The contraction echoed in the real estate side of Hollywood too: historic Radford Studio Center, long a hub for major television and film shoots, recently defaulted on approximately $1.1 billion in debt and is being returned to lenders, underscoring financial stress in the sector.
Amid that downturn, infrastructure investments like East End Studios’ new Mission Campus highlight a strategic bet on the future. Partner Shep Wainwright emphasized the versatility of the new facility, designed to handle a wide range of production needs from episodic television to big-screen work.
The campus is a 255,000 square foot facility complete with expansive office space and five-full service sound stages.
In total, the campus created 1,500 construction jobs and is expected to spur an additional 750 permanent jobs for Angelenos.
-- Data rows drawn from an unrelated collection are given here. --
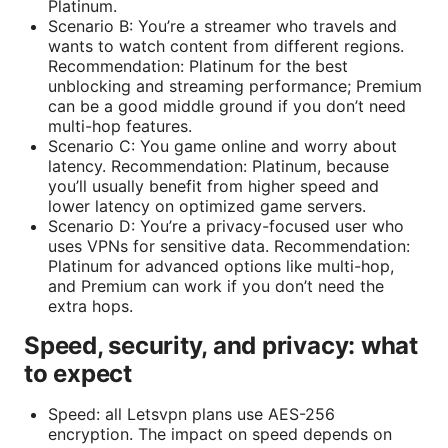
Platinum.
Scenario B: You’re a streamer who travels and
wants to watch content from different regions.
Recommendation: Platinum for the best
unblocking and streaming performance; Premium
can be a good middle ground if you don’t need
multi-hop features.
Scenario C: You game online and worry about
latency. Recommendation: Platinum, because
you’ll usually benefit from higher speed and
lower latency on optimized game servers.
Scenario D: You’re a privacy-focused user who
uses VPNs for sensitive data. Recommendation:
Platinum for advanced options like multi-hop,
and Premium can work if you don’t need the
extra hops.
Speed, security, and privacy: what
to expect
Speed: all Letsvpn plans use AES-256
encryption. The impact on speed depends on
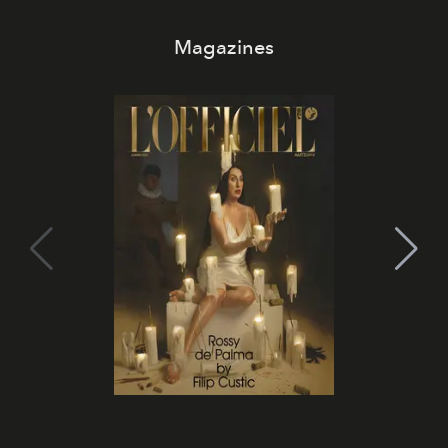
Magazines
City leadership also channeled optimism.
“LA is the creative capital of the world, with our entertainment industry being core to this city’s history and the backbone of our economy,” said Los Angeles Mayor Karen Bass. “When we invest in our signature industry, we are creating good-paying union jobs, expanding creative outlets and spurring new economic opportunities. I want to congratulate East End Studios on this milestone and look forward to continuing our partnership to deliver for Angelenos.”
Economic incentives are another piece of the puzzle.
California significantly expanded its Film & TV Tax Credit Program in 2025, increasing the total budget and broadening eligibility.
Industry analyst Jason Fisher, CEO of StageRunner, a soundstage marketplace and production news hub, noted that while 2025 saw slow activity, Radford’s default shouldn’t be interpreted as an industry-wide signal.
“I think the studios that have healthy balance sheets, with their banks, with their lenders, with their financial situations, they should be fine. But it’s a good lesson to all,” said Fisher.
Fisher also said the impact of tax incentives at the end of 2025 changed the tone.
“We started to see a number of new projects starting to get green-lit for California. And those haven’t yet come through the system, but we’re starting to see those projects starting to prep,” Fisher said.
Despite the challenges of the past few years, including labor disruptions, Fisher believes the fundamentals of California’s industry remain strong.
“It’s important to remember that California is still the most popular place to film around the world,” he said. “So while it all feels like a lot of doom and gloom, California is still the entertainment capital of the world. And I do think that in 2026, we’re going to see a significant rebound.”
For Gibson, that rebound is feeling real.
“The calls are starting to come in and there’s a certain energy that happens,” she said. “I do think that it’s really having a comeback.”
‘ The preceding article may include information circulated by third parties ’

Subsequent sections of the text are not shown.